The Finance CS includes a number of other changes.

Two commissioners were added to the five public members of the board, with an amendment to the CS providing that as long as the commissioners of Revenue and Natural Resources are signatories to an AGIA license they may not be appointed to the AGDC board. There are requirements for various kinds of expertise for the five public members appointed by the governor and approved by the Legislature. Their five-year terms are staggered and they serve at the pleasure of the governor.

Under the sponsors’ bill AGDC was exempt from the Executive Budget Act. Under the CS, AGDC’s operating budget will be subject to the act, but not its pipeline work.
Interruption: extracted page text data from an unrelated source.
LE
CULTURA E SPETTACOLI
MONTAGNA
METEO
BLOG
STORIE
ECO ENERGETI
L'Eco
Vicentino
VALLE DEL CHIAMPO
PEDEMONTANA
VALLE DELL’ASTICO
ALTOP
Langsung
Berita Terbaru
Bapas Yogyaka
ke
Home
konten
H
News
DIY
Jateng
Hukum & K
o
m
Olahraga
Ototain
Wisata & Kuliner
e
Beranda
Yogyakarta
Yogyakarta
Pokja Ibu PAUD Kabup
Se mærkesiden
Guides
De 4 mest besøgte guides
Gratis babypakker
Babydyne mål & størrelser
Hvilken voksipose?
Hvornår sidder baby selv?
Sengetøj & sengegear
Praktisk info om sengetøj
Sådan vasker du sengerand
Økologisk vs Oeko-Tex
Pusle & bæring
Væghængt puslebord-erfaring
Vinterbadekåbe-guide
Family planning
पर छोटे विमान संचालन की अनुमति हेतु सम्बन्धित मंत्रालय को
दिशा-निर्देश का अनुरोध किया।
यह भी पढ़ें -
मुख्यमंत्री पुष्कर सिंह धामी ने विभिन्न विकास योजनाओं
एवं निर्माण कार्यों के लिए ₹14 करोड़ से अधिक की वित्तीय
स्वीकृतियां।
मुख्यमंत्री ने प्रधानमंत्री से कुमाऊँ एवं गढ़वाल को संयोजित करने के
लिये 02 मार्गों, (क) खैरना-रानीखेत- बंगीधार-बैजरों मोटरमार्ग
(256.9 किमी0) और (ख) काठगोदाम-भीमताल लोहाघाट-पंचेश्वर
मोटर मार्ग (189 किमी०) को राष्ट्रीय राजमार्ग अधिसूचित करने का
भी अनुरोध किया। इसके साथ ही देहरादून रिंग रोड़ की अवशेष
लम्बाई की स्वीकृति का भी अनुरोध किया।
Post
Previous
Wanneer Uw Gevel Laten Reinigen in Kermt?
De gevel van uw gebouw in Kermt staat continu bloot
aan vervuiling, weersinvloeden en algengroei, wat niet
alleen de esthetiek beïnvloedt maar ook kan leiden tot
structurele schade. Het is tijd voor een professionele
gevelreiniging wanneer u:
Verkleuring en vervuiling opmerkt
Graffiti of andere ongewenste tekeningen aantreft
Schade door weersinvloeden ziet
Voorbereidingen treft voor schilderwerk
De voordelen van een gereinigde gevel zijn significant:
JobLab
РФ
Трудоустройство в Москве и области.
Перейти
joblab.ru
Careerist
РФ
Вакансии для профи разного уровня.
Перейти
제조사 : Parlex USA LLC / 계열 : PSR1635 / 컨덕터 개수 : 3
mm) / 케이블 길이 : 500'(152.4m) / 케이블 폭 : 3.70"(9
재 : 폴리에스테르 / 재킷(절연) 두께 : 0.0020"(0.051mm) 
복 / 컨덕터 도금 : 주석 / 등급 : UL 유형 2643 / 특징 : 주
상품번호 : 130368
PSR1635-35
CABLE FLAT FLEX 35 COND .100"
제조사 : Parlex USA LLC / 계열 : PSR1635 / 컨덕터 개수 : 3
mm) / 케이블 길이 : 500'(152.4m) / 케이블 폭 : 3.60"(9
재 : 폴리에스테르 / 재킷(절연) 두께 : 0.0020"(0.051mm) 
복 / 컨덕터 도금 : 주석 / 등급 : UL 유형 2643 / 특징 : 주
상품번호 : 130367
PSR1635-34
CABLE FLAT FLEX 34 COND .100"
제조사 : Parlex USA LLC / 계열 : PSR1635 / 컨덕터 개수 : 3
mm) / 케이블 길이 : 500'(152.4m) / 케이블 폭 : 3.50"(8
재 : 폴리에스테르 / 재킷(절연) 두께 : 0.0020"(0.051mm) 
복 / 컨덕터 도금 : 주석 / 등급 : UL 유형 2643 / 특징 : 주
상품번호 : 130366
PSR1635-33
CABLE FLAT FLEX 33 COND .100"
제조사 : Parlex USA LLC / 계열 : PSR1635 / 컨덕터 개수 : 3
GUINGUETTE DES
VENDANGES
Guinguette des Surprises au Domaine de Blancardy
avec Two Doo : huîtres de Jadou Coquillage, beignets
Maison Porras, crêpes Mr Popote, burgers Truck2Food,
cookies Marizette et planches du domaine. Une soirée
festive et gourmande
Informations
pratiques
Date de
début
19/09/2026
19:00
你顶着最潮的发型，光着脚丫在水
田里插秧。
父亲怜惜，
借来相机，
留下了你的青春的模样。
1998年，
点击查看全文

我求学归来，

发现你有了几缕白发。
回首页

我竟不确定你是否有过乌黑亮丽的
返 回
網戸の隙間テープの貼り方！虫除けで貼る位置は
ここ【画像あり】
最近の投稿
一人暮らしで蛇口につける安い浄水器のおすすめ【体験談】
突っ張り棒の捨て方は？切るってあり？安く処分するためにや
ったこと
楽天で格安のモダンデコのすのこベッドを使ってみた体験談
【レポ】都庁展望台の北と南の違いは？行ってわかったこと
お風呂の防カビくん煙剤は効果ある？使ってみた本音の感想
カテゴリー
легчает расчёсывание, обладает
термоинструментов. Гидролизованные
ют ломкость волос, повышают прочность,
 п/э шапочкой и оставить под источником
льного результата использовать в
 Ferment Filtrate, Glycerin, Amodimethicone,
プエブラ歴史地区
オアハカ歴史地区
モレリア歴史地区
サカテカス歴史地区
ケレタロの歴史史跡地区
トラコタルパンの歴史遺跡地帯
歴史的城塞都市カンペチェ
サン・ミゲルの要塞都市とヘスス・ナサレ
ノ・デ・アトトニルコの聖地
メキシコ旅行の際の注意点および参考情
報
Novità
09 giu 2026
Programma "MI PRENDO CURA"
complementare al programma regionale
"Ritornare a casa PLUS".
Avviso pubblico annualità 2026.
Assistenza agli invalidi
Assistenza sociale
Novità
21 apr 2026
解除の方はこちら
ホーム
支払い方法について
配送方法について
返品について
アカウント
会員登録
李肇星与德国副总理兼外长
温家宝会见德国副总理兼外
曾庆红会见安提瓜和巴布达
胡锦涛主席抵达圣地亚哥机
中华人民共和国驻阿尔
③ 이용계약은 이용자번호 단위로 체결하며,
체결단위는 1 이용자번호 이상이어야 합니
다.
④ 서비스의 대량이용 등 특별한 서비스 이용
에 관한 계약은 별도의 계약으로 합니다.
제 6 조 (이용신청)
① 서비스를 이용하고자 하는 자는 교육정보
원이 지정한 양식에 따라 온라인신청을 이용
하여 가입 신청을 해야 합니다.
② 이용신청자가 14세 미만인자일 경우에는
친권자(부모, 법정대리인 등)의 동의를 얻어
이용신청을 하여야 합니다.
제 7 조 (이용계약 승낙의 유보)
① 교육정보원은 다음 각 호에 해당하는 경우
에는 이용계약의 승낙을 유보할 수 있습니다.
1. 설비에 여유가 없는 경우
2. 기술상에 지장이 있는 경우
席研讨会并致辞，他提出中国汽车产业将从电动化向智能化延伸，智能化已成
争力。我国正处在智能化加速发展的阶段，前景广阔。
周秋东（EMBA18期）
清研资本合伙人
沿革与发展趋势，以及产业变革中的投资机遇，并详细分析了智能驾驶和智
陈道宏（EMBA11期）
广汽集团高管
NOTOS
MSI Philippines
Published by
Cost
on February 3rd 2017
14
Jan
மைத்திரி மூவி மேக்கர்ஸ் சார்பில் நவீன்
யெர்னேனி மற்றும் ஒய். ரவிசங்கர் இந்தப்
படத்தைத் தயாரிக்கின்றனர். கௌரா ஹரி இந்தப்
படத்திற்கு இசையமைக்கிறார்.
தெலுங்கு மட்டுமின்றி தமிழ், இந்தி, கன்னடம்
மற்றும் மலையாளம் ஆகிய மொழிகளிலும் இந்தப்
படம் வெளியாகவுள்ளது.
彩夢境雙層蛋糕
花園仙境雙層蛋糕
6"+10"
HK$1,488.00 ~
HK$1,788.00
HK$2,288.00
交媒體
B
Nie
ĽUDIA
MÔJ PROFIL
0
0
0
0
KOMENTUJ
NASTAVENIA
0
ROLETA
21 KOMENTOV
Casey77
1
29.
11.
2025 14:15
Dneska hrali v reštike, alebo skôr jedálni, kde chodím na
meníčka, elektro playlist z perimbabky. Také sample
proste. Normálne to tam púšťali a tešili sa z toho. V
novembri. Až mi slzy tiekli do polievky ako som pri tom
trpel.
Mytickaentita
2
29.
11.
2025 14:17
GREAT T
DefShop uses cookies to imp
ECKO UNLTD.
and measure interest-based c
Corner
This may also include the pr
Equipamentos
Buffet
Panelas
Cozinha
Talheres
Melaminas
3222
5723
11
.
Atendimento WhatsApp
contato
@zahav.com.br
The ability of AGDC to create a capital reserve fund is curtailed under the CS, which requires AGDC to come back to the Legislature for permission to form the fund, which might not be required depending on factors such as the creditworthiness of shippers.

Other concerns

The City of Valdez has been running an ad campaign in opposition to HB 4, arguing that only a large line will meet the needs of Alaskans both for natural gas for use by residents and for revenues.

Hawker said in a March 28 presentation to House Finance that legislators don’t know where AGIA is going, and need to move the state forward. He said the goal is to use the talent at AGDC to benefit the state, to be a brain trust and move a gas project forward. Hawker said HB 4 respects the contract the state has with TransCanada under AGIA, but said the bill allows the state to move forward on a viable project that can work if AGIA fails.

Chenault told the committee there was concern about the $9 estimated cost for natural gas with an AGDC project, but said Cook Inlet utilities have told him they paid $22 per thousand cubic feet for peak gas this winter. Some Cook Inlet contracts are at $13 to $15, he said.

Hawker noted that while a larger line would be more economic, no gas pipeline will be an immediate solution and the state has to look at short-, mid- and long-range solutions.

HB 4, he said, protects the state’s interest by creating a place for the state at the table no matter what project moves forward.